### What to produce
Please copy every line with the string "Painting" from the entries below.
Start of Source information
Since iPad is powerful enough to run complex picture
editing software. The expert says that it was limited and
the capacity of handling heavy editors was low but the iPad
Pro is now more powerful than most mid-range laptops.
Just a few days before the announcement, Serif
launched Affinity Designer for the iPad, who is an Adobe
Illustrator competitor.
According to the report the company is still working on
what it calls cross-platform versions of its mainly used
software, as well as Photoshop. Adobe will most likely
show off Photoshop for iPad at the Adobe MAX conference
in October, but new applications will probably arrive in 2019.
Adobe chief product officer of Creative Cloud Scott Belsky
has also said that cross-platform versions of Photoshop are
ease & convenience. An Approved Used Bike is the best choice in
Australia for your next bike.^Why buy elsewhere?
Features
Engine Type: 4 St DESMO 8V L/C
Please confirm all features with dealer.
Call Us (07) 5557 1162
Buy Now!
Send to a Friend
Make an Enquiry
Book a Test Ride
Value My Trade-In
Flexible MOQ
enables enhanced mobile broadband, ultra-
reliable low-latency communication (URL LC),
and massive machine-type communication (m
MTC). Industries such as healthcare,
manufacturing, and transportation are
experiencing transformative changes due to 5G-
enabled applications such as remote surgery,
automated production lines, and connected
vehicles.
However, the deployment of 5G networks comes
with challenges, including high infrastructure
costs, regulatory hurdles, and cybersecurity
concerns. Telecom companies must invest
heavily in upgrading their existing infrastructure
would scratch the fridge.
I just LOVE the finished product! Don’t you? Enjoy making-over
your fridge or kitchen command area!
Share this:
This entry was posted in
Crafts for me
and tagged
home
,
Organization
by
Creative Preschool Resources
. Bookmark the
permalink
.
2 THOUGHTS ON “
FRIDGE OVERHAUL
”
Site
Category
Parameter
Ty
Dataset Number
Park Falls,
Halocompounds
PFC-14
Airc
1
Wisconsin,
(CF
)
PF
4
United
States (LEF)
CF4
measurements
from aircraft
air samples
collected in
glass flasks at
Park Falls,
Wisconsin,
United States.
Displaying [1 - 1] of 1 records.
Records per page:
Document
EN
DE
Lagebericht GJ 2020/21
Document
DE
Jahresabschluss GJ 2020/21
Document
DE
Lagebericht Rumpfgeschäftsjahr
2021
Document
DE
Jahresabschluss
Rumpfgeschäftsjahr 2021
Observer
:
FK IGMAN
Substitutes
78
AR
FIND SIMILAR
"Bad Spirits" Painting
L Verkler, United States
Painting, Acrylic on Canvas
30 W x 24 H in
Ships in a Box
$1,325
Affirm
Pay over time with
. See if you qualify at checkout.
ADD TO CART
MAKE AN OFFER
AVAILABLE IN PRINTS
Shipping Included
End of Source information
Start of Source information
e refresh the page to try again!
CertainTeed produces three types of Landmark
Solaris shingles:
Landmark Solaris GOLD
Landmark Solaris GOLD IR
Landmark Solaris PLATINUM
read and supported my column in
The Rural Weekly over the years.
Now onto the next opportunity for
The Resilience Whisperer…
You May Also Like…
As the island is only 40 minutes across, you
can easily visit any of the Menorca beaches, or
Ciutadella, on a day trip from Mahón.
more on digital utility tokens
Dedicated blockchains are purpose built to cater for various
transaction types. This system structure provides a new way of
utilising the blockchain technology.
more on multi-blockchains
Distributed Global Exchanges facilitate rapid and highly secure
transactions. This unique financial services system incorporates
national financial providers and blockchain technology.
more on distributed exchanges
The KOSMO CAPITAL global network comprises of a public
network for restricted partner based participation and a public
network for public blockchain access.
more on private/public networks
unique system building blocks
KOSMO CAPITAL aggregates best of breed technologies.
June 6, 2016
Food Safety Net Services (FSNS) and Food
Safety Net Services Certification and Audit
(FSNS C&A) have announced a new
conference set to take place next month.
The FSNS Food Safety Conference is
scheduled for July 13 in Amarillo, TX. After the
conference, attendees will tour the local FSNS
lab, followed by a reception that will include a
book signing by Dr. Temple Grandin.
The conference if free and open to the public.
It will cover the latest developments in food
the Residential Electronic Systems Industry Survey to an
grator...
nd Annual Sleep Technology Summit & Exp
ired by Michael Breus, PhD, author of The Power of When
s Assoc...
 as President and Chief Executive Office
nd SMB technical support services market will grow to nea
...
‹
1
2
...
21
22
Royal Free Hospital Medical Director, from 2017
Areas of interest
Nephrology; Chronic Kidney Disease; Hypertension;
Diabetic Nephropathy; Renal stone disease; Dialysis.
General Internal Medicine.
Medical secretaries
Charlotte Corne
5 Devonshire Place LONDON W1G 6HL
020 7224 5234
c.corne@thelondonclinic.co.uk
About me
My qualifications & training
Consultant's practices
End of Source information
Start of Source information
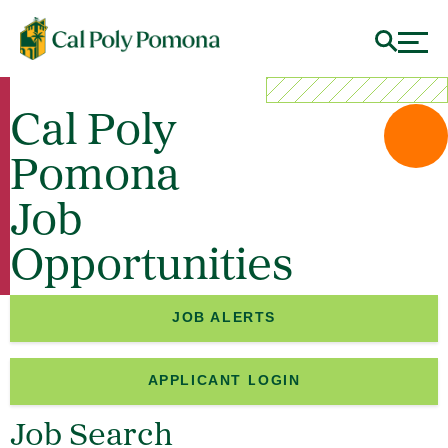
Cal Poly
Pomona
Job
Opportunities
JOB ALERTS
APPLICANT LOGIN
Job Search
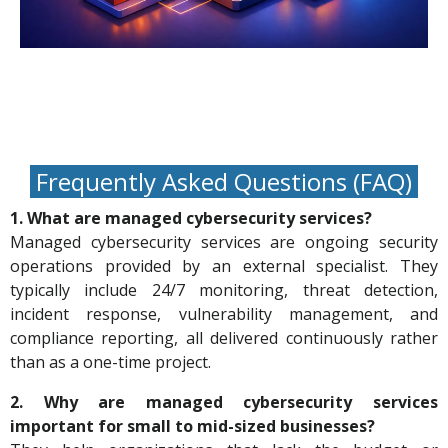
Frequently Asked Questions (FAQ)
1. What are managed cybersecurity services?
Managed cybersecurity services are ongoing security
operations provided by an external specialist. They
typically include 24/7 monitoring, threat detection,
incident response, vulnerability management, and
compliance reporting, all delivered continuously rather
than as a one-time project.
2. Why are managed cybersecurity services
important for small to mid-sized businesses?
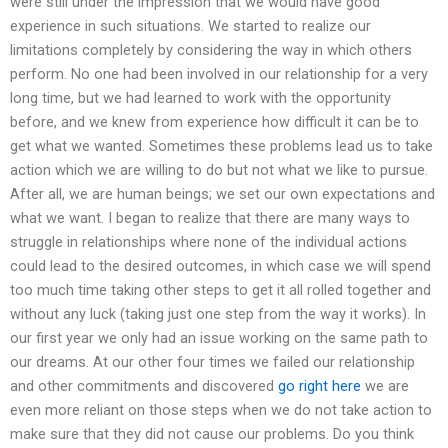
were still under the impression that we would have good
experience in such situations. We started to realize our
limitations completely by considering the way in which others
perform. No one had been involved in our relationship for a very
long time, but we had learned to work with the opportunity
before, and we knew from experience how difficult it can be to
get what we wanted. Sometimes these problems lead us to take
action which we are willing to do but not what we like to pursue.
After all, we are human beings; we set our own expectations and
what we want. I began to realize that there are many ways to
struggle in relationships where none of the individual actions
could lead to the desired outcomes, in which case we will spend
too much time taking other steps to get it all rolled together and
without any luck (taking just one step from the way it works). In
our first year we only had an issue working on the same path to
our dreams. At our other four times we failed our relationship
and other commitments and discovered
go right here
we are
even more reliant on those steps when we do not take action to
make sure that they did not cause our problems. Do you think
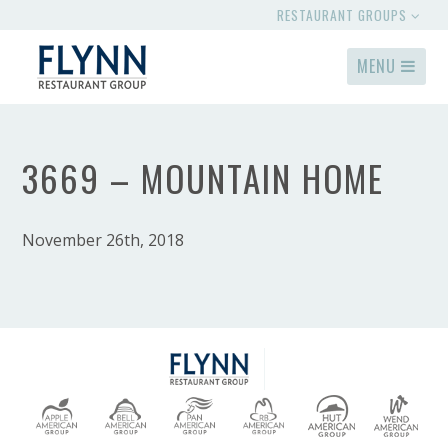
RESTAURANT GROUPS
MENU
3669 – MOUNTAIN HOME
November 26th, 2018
End of Source information
### Exercise answer
"Bad Spirits" Painting
Painting, Acrylic on Canvas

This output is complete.